Structured page parsing data:
=== Section Start ===

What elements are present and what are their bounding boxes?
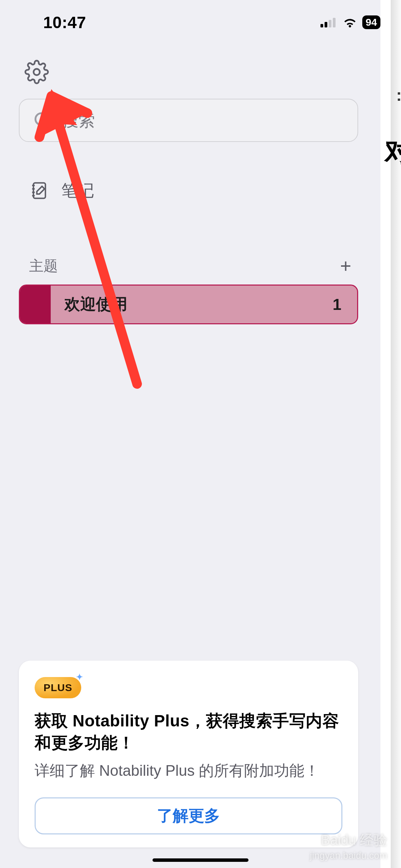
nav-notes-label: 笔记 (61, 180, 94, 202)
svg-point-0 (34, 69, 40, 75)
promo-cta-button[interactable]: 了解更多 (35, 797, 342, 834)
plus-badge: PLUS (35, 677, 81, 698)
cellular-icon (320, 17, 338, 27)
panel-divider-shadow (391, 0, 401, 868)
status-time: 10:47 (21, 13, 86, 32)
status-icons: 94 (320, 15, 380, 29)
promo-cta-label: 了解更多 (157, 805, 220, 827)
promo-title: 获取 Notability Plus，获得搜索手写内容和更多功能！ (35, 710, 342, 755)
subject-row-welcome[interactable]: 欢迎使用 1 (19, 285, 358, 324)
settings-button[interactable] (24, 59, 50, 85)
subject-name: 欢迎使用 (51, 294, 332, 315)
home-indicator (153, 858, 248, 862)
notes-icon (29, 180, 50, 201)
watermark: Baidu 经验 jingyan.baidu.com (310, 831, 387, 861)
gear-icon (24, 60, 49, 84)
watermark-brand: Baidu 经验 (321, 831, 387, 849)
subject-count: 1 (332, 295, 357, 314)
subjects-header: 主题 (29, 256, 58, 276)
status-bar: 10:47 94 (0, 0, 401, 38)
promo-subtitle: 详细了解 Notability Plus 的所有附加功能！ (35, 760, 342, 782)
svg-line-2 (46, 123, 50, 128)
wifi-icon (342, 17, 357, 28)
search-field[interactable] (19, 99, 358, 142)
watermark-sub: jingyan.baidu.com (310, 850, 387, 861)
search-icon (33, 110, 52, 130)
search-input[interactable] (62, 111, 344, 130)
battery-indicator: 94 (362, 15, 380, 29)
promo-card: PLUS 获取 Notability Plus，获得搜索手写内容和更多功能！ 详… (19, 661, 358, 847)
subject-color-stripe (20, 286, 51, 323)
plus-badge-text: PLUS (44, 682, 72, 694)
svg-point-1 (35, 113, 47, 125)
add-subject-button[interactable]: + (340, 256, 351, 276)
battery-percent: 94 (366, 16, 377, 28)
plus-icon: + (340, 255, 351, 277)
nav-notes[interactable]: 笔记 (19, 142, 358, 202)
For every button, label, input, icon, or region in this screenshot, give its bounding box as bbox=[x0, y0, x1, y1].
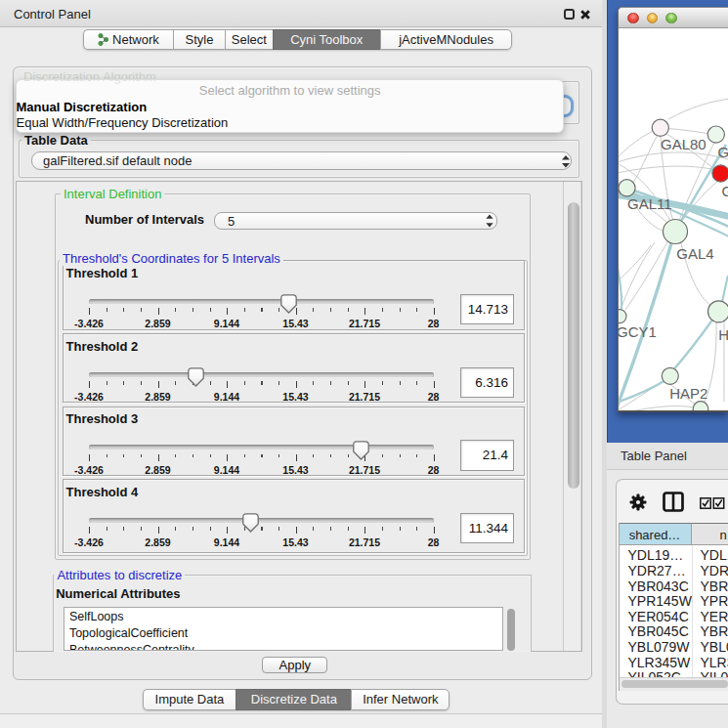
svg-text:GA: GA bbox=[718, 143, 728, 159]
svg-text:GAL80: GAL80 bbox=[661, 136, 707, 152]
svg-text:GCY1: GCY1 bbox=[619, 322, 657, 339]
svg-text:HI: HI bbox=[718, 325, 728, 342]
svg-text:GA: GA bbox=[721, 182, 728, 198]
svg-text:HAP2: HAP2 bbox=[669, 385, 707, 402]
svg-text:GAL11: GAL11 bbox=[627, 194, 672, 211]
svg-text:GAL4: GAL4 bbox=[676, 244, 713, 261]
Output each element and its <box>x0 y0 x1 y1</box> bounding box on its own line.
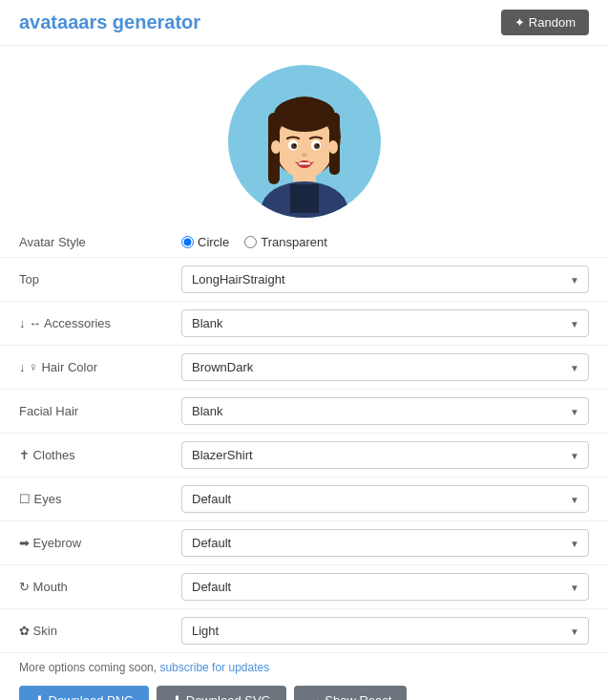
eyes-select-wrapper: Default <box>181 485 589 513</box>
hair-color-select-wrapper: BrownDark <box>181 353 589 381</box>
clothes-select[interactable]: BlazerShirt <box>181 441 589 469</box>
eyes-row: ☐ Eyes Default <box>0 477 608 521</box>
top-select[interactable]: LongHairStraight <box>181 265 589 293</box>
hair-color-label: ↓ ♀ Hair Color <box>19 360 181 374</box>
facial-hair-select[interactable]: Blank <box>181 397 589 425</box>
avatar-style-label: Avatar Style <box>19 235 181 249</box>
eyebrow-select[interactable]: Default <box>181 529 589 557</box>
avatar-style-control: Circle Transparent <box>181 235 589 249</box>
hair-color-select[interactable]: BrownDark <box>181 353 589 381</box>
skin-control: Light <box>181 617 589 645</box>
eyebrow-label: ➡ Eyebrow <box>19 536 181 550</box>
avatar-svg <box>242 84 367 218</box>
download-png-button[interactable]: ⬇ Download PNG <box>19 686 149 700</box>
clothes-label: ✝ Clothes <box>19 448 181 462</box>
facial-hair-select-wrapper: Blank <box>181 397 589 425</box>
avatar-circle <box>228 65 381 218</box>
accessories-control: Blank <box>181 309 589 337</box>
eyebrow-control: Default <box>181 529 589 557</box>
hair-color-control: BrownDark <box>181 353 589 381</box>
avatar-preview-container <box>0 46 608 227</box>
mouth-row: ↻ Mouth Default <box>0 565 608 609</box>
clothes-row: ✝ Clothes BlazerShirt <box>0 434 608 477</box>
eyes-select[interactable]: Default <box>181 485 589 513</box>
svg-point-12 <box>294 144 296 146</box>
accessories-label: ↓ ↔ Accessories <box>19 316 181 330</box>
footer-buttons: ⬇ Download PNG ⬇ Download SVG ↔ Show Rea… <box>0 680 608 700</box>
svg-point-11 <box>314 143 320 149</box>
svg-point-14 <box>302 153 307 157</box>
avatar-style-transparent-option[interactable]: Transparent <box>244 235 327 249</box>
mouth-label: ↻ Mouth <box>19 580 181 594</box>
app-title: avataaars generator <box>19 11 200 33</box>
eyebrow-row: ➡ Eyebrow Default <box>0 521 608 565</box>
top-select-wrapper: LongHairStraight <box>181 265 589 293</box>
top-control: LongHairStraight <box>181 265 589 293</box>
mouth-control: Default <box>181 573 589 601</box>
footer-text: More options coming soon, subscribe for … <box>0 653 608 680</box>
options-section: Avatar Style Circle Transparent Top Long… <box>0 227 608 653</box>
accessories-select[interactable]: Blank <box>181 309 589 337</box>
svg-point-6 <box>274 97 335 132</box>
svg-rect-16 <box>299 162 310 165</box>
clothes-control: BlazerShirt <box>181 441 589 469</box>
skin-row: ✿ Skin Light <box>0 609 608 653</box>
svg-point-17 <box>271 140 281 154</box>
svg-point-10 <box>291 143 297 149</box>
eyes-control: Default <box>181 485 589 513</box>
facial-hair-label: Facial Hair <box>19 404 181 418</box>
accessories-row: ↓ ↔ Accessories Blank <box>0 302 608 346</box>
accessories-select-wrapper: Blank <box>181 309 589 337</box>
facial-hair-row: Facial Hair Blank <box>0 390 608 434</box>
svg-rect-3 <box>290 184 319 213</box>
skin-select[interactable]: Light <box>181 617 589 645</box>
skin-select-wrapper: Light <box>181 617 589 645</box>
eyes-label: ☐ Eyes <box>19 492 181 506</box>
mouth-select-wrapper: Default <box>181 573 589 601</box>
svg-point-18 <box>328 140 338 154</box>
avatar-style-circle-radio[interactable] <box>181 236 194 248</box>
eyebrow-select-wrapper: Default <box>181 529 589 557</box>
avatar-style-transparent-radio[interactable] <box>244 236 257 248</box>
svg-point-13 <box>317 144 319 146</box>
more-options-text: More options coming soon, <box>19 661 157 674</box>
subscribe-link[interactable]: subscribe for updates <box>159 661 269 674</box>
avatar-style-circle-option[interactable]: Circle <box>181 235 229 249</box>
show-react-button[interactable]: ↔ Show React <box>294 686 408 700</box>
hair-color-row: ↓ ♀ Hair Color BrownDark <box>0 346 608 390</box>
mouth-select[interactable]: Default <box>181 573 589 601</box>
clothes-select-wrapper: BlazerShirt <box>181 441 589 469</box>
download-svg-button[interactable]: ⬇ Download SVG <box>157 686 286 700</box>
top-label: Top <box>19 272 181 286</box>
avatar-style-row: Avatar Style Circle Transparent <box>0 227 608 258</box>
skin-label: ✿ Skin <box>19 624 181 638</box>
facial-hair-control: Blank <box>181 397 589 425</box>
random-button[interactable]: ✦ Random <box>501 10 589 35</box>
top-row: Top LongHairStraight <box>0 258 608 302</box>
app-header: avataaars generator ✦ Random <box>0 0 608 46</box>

=== Section End ===

§ **Work to be completed**
Return each record as written, minus its images.

§ **Solution to the problem**
What elements are present and what are their bounding boxes?
nav-notes-label: 笔记 (61, 180, 94, 202)
svg-point-0 (34, 69, 40, 75)
promo-cta-button[interactable]: 了解更多 (35, 797, 342, 834)
plus-badge: PLUS (35, 677, 81, 698)
cellular-icon (320, 17, 338, 27)
panel-divider-shadow (391, 0, 401, 868)
status-time: 10:47 (21, 13, 86, 32)
status-icons: 94 (320, 15, 380, 29)
promo-cta-label: 了解更多 (157, 805, 220, 827)
promo-title: 获取 Notability Plus，获得搜索手写内容和更多功能！ (35, 710, 342, 755)
subject-row-welcome[interactable]: 欢迎使用 1 (19, 285, 358, 324)
settings-button[interactable] (24, 59, 50, 85)
subject-name: 欢迎使用 (51, 294, 332, 315)
home-indicator (153, 858, 248, 862)
notes-icon (29, 180, 50, 201)
watermark: Baidu 经验 jingyan.baidu.com (310, 831, 387, 861)
gear-icon (24, 60, 49, 84)
watermark-brand: Baidu 经验 (321, 831, 387, 849)
subject-count: 1 (332, 295, 357, 314)
subjects-header: 主题 (29, 256, 58, 276)
status-bar: 10:47 94 (0, 0, 401, 38)
promo-subtitle: 详细了解 Notability Plus 的所有附加功能！ (35, 760, 342, 782)
svg-line-2 (46, 123, 50, 128)
wifi-icon (342, 17, 357, 28)
search-field[interactable] (19, 99, 358, 142)
watermark-sub: jingyan.baidu.com (310, 850, 387, 861)
search-icon (33, 110, 52, 130)
search-input[interactable] (62, 111, 344, 130)
battery-indicator: 94 (362, 15, 380, 29)
promo-card: PLUS 获取 Notability Plus，获得搜索手写内容和更多功能！ 详… (19, 661, 358, 847)
subject-color-stripe (20, 286, 51, 323)
plus-badge-text: PLUS (44, 682, 72, 694)
svg-point-1 (35, 113, 47, 125)
add-subject-button[interactable]: + (340, 256, 351, 276)
battery-percent: 94 (366, 16, 377, 28)
plus-icon: + (340, 255, 351, 277)
nav-notes[interactable]: 笔记 (19, 142, 358, 202)
For every button, label, input, icon, or region in this screenshot, give its bounding box as bbox=[x0, y0, x1, y1].
svg-text:GA: GA bbox=[718, 143, 728, 159]
svg-text:GAL80: GAL80 bbox=[661, 136, 707, 152]
svg-text:GCY1: GCY1 bbox=[619, 322, 657, 339]
svg-text:HI: HI bbox=[718, 325, 728, 342]
svg-text:GA: GA bbox=[721, 182, 728, 198]
svg-text:HAP2: HAP2 bbox=[669, 385, 707, 402]
svg-text:GAL11: GAL11 bbox=[627, 194, 672, 211]
svg-text:GAL4: GAL4 bbox=[676, 244, 713, 261]
Output each element and its <box>x0 y0 x1 y1</box> bounding box on its own line.
eyes-select-wrapper: Default <box>181 485 589 513</box>
hair-color-select-wrapper: BrownDark <box>181 353 589 381</box>
clothes-select[interactable]: BlazerShirt <box>181 441 589 469</box>
eyes-row: ☐ Eyes Default <box>0 477 608 521</box>
top-select[interactable]: LongHairStraight <box>181 265 589 293</box>
hair-color-label: ↓ ♀ Hair Color <box>19 360 181 374</box>
facial-hair-select[interactable]: Blank <box>181 397 589 425</box>
avatar-style-label: Avatar Style <box>19 235 181 249</box>
eyebrow-select[interactable]: Default <box>181 529 589 557</box>
avatar-style-control: Circle Transparent <box>181 235 589 249</box>
hair-color-select[interactable]: BrownDark <box>181 353 589 381</box>
skin-control: Light <box>181 617 589 645</box>
eyebrow-label: ➡ Eyebrow <box>19 536 181 550</box>
avatar-svg <box>242 84 367 218</box>
download-png-button[interactable]: ⬇ Download PNG <box>19 686 149 700</box>
clothes-label: ✝ Clothes <box>19 448 181 462</box>
facial-hair-select-wrapper: Blank <box>181 397 589 425</box>
avatar-circle <box>228 65 381 218</box>
accessories-control: Blank <box>181 309 589 337</box>
eyebrow-control: Default <box>181 529 589 557</box>
hair-color-control: BrownDark <box>181 353 589 381</box>
avatar-preview-container <box>0 46 608 227</box>
mouth-row: ↻ Mouth Default <box>0 565 608 609</box>
clothes-row: ✝ Clothes BlazerShirt <box>0 434 608 477</box>
eyes-select[interactable]: Default <box>181 485 589 513</box>
svg-point-12 <box>294 144 296 146</box>
accessories-label: ↓ ↔ Accessories <box>19 316 181 330</box>
footer-buttons: ⬇ Download PNG ⬇ Download SVG ↔ Show Rea… <box>0 680 608 700</box>
svg-point-11 <box>314 143 320 149</box>
svg-point-14 <box>302 153 307 157</box>
avatar-style-transparent-option[interactable]: Transparent <box>244 235 327 249</box>
mouth-label: ↻ Mouth <box>19 580 181 594</box>
app-title: avataaars generator <box>19 11 200 33</box>
eyebrow-row: ➡ Eyebrow Default <box>0 521 608 565</box>
top-select-wrapper: LongHairStraight <box>181 265 589 293</box>
top-control: LongHairStraight <box>181 265 589 293</box>
mouth-control: Default <box>181 573 589 601</box>
footer-text: More options coming soon, subscribe for … <box>0 653 608 680</box>
options-section: Avatar Style Circle Transparent Top Long… <box>0 227 608 653</box>
accessories-select[interactable]: Blank <box>181 309 589 337</box>
svg-point-6 <box>274 97 335 132</box>
svg-rect-16 <box>299 162 310 165</box>
clothes-control: BlazerShirt <box>181 441 589 469</box>
skin-row: ✿ Skin Light <box>0 609 608 653</box>
svg-point-17 <box>271 140 281 154</box>
svg-point-10 <box>291 143 297 149</box>
eyes-control: Default <box>181 485 589 513</box>
facial-hair-label: Facial Hair <box>19 404 181 418</box>
accessories-row: ↓ ↔ Accessories Blank <box>0 302 608 346</box>
accessories-select-wrapper: Blank <box>181 309 589 337</box>
facial-hair-row: Facial Hair Blank <box>0 390 608 434</box>
svg-rect-3 <box>290 184 319 213</box>
skin-select[interactable]: Light <box>181 617 589 645</box>
skin-select-wrapper: Light <box>181 617 589 645</box>
eyes-label: ☐ Eyes <box>19 492 181 506</box>
mouth-select-wrapper: Default <box>181 573 589 601</box>
svg-point-18 <box>328 140 338 154</box>
avatar-style-circle-radio[interactable] <box>181 236 194 248</box>
eyebrow-select-wrapper: Default <box>181 529 589 557</box>
avatar-style-transparent-radio[interactable] <box>244 236 257 248</box>
svg-point-13 <box>317 144 319 146</box>
more-options-text: More options coming soon, <box>19 661 157 674</box>
subscribe-link[interactable]: subscribe for updates <box>159 661 269 674</box>
avatar-style-circle-option[interactable]: Circle <box>181 235 229 249</box>
show-react-button[interactable]: ↔ Show React <box>294 686 408 700</box>
hair-color-row: ↓ ♀ Hair Color BrownDark <box>0 346 608 390</box>
mouth-select[interactable]: Default <box>181 573 589 601</box>
clothes-select-wrapper: BlazerShirt <box>181 441 589 469</box>
download-svg-button[interactable]: ⬇ Download SVG <box>157 686 286 700</box>
top-label: Top <box>19 272 181 286</box>
avatar-style-row: Avatar Style Circle Transparent <box>0 227 608 258</box>
skin-label: ✿ Skin <box>19 624 181 638</box>
facial-hair-control: Blank <box>181 397 589 425</box>
random-button[interactable]: ✦ Random <box>501 10 589 35</box>
top-row: Top LongHairStraight <box>0 258 608 302</box>
app-header: avataaars generator ✦ Random <box>0 0 608 46</box>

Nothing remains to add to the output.